▶ _WHAT NEEDS TO BE DONE_: Two lines mark the range in the entries below: the one holding "Frequently Asked Questions (115, 1011)" and the one holding "Handmade Treats for". Set down those two and all lines between them, exactly.

+++ THE DATA

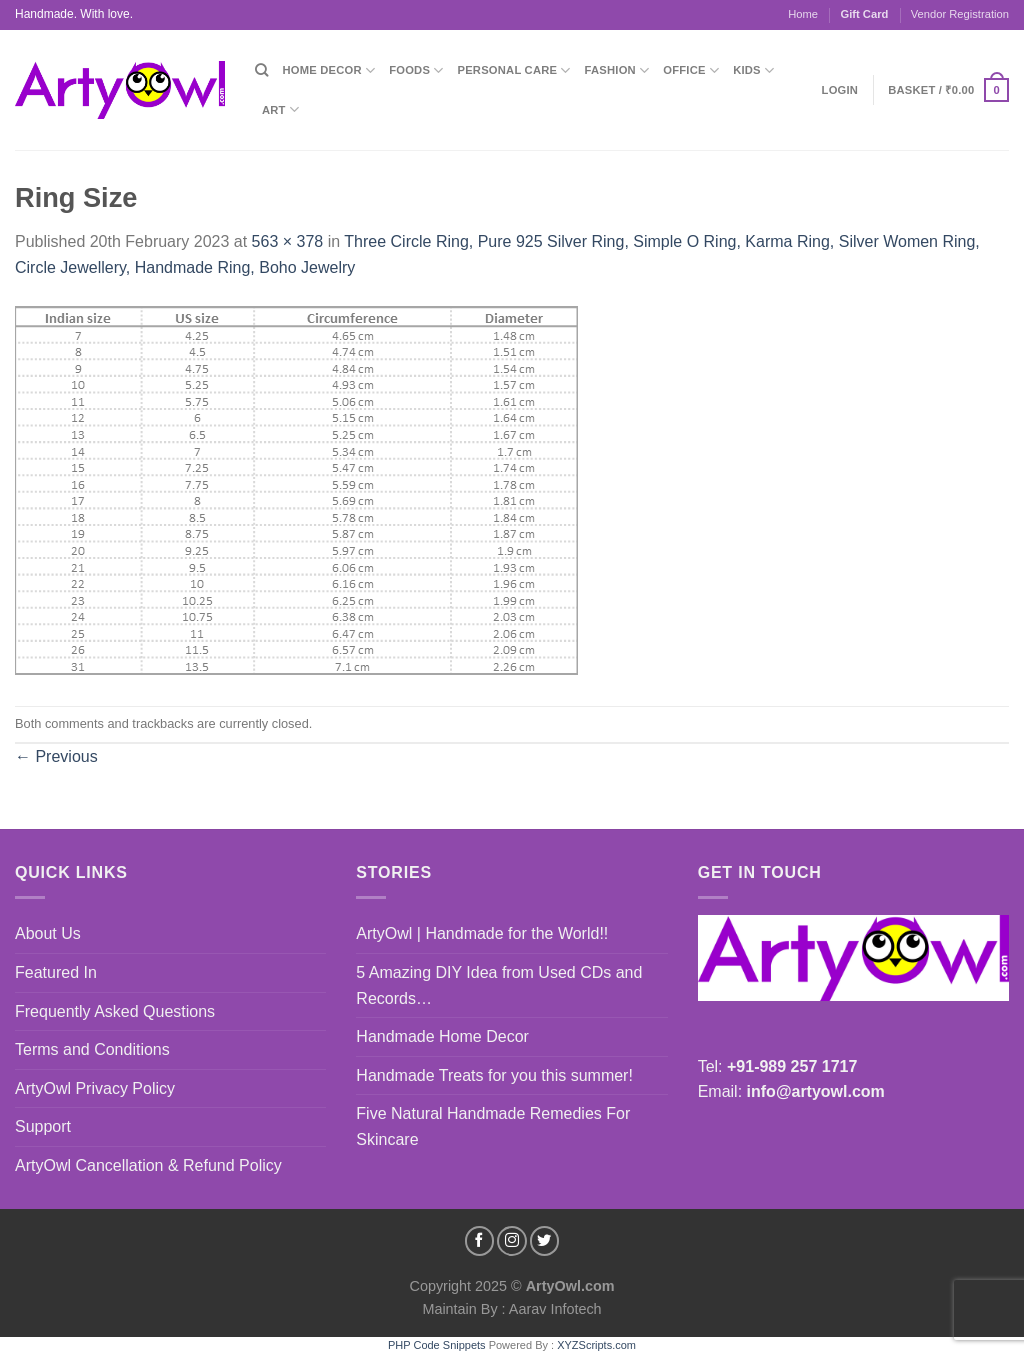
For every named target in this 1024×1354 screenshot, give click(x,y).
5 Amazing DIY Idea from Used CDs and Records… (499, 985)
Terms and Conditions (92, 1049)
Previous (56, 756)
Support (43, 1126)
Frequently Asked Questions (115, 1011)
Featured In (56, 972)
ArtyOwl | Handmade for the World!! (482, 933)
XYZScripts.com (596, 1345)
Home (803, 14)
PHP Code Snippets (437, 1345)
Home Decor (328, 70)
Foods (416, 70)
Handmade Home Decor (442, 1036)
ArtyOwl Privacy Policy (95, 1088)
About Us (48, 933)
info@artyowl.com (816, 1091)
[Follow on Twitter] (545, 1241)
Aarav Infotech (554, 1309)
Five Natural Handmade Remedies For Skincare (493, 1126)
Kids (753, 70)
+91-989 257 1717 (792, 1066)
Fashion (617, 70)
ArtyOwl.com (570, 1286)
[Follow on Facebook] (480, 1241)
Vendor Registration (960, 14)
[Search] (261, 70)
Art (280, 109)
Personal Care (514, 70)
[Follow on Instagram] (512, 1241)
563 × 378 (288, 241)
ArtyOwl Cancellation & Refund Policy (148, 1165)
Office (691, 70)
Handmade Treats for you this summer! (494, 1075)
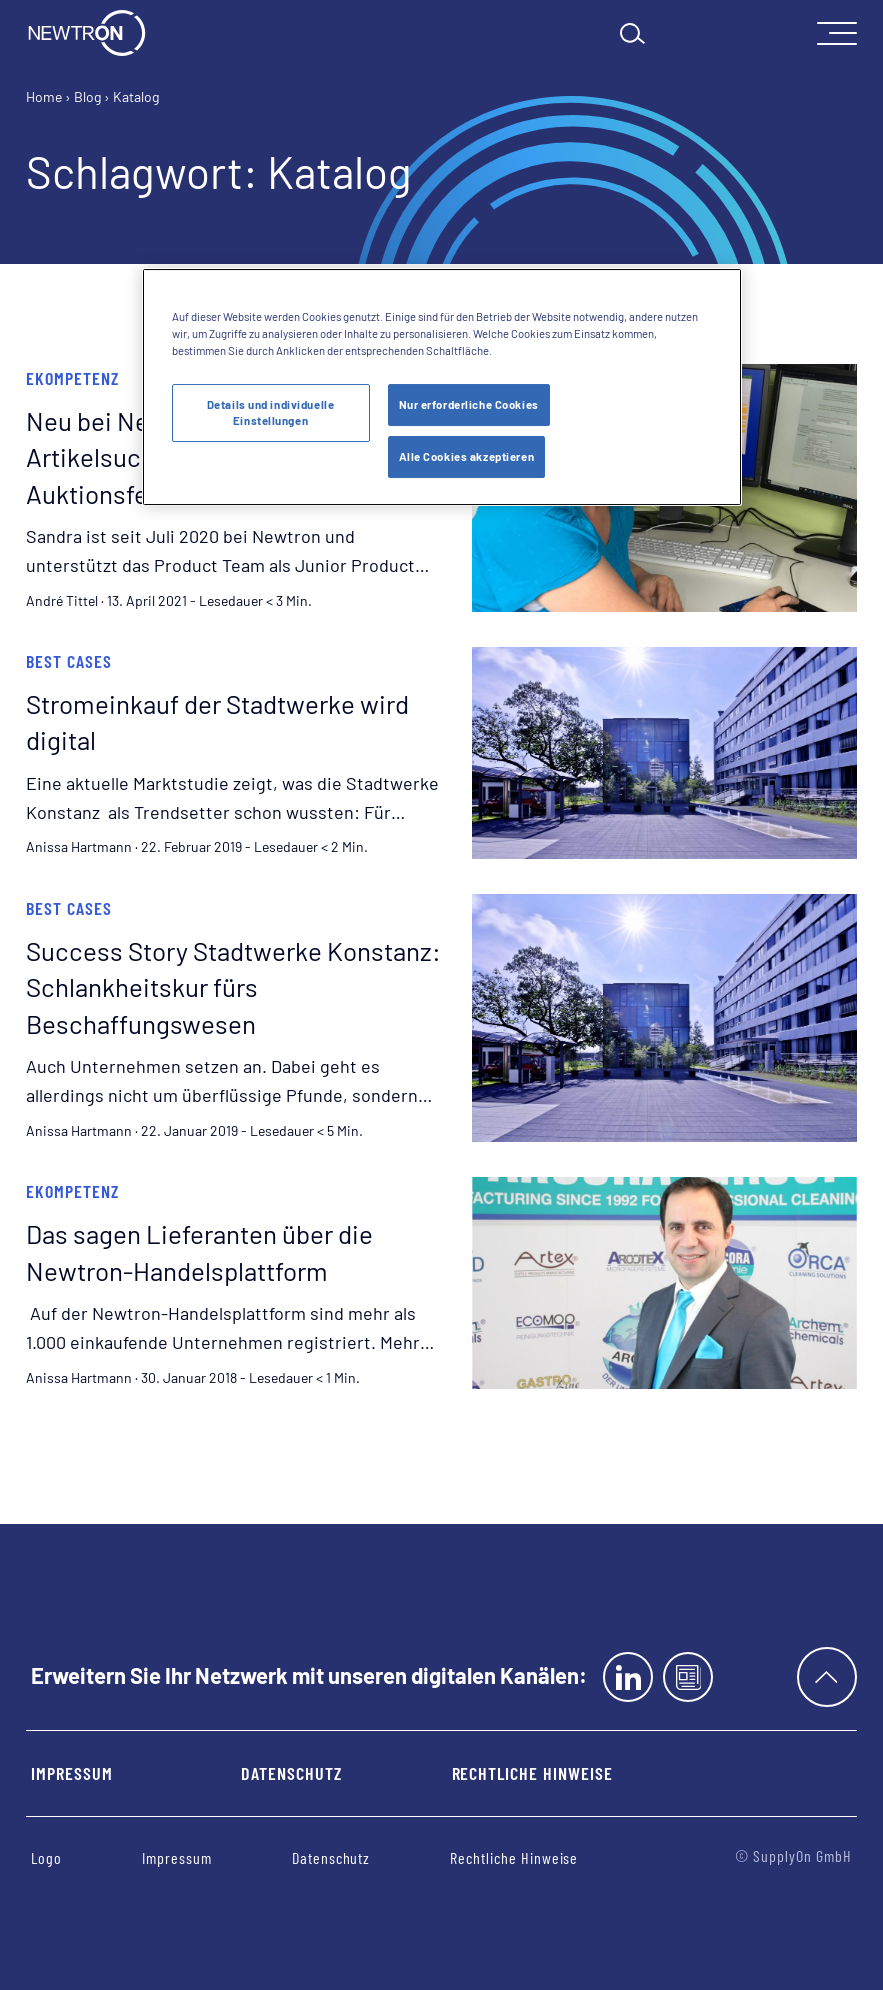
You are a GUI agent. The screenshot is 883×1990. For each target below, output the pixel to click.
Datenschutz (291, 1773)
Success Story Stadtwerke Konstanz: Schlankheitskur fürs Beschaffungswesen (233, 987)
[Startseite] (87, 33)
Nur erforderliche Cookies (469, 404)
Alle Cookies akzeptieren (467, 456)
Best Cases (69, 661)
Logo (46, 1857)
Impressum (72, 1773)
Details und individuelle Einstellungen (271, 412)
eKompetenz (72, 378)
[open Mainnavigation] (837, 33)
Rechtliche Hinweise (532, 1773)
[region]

++++++
+++ THE DATA

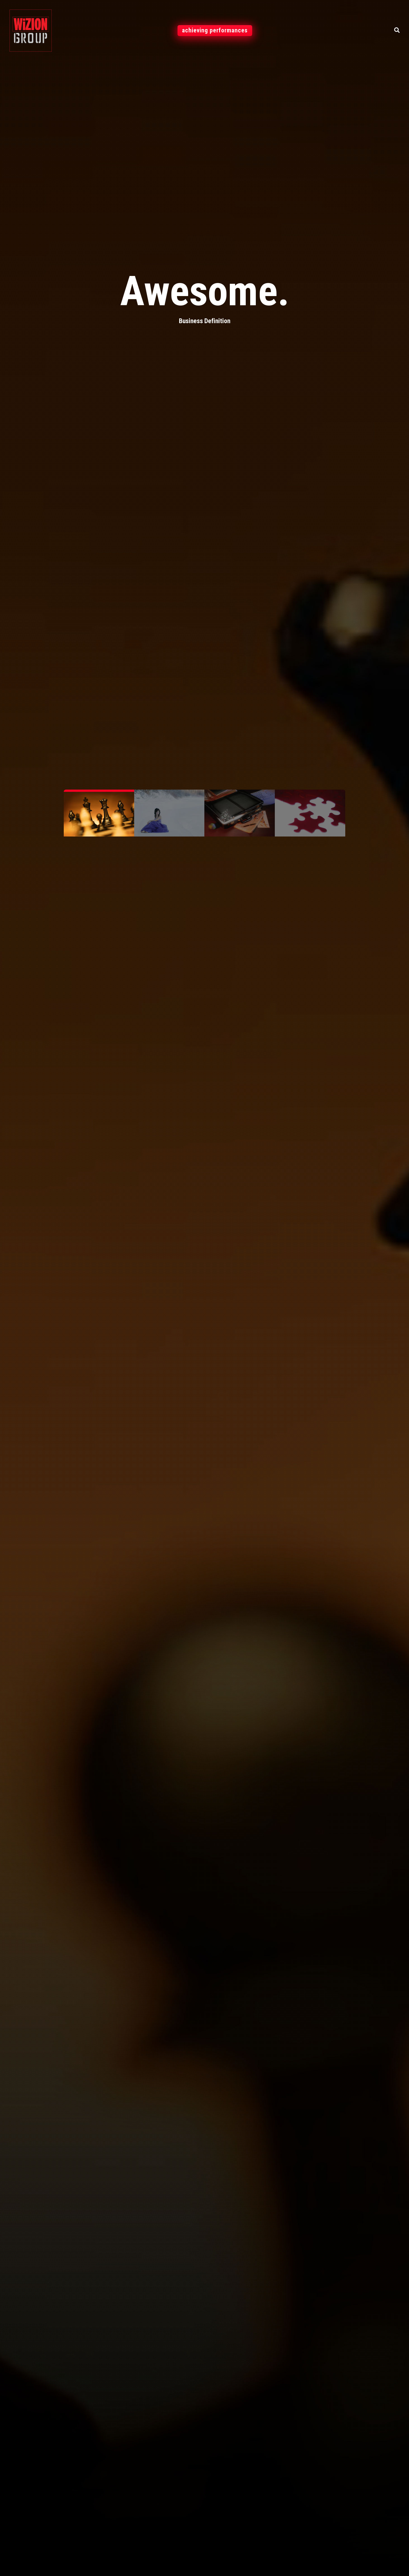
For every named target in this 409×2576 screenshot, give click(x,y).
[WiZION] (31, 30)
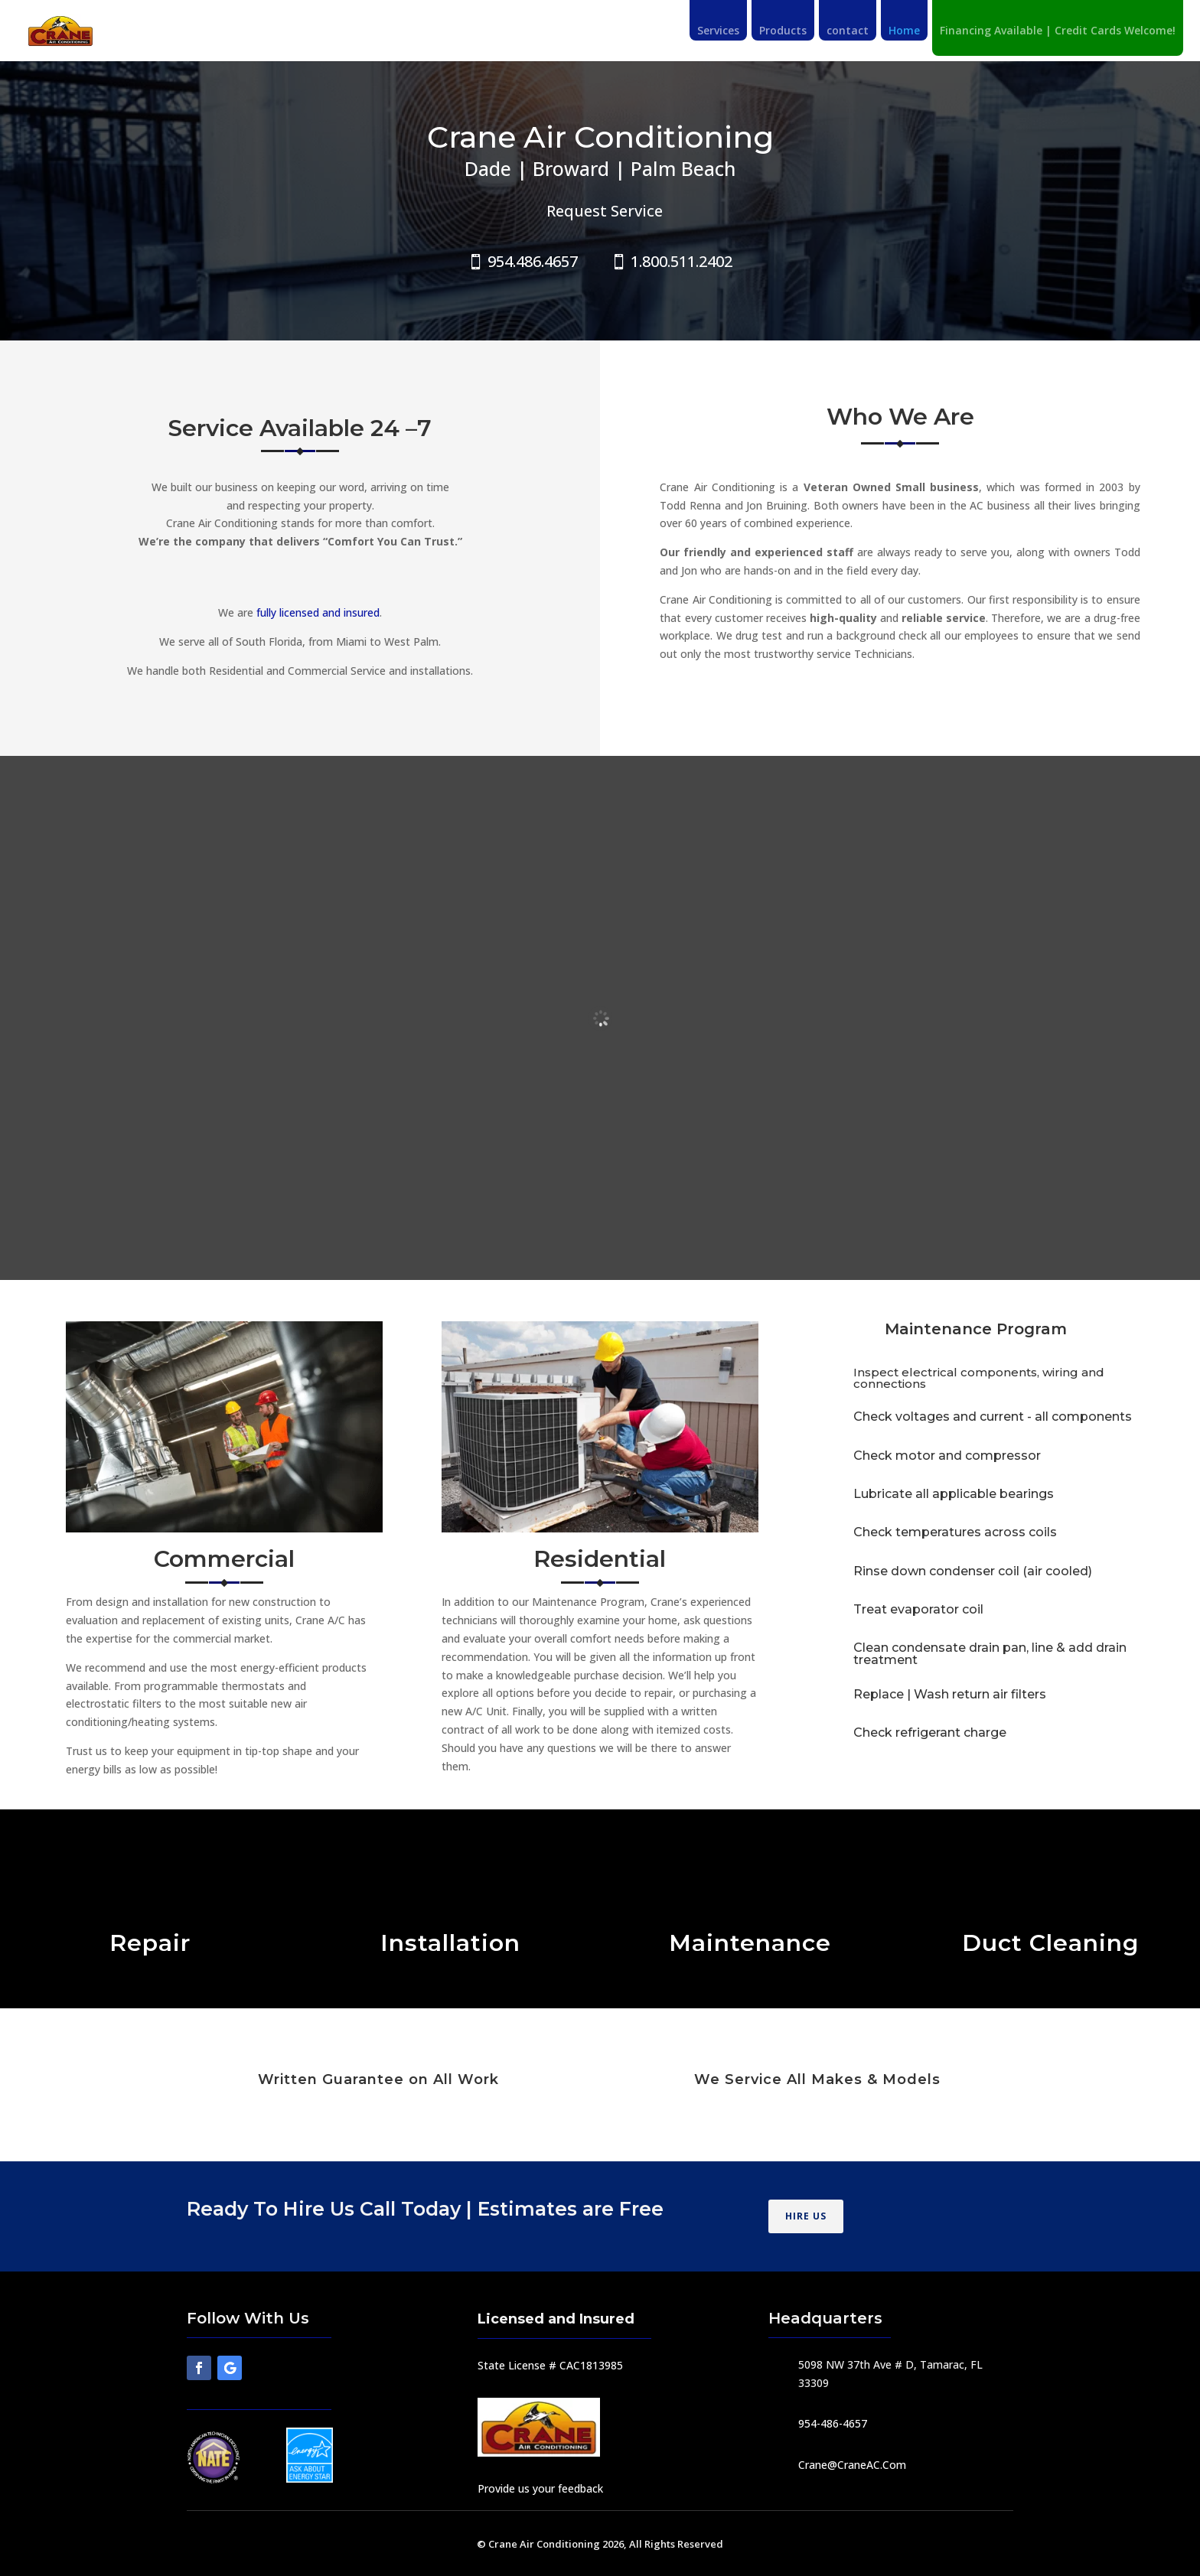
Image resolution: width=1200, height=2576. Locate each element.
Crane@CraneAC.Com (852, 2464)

++++++

▶ _REPLY_:
Frequently Asked Questions (115, 1011)
Featured In (56, 972)
ArtyOwl | Handmade for the World!! (482, 933)
XYZScripts.com (596, 1345)
Home (803, 14)
PHP Code Snippets (437, 1345)
Home Decor (328, 70)
Foods (416, 70)
Handmade Home Decor (442, 1036)
ArtyOwl Privacy Policy (95, 1088)
About Us (48, 933)
info@artyowl.com (816, 1091)
[Follow on Twitter] (545, 1241)
Aarav Infotech (554, 1309)
Five Natural Handmade Remedies For Skincare (493, 1126)
Kids (753, 70)
+91-989 257 1717 (792, 1066)
Fashion (617, 70)
ArtyOwl.com (570, 1286)
[Follow on Facebook] (480, 1241)
Vendor Registration (960, 14)
[Search] (261, 70)
Art (280, 109)
Personal Care (514, 70)
[Follow on Instagram] (512, 1241)
563 × 378 (288, 241)
ArtyOwl Cancellation & Refund Policy (148, 1165)
Office (691, 70)
Handmade Treats for you this summer! (494, 1075)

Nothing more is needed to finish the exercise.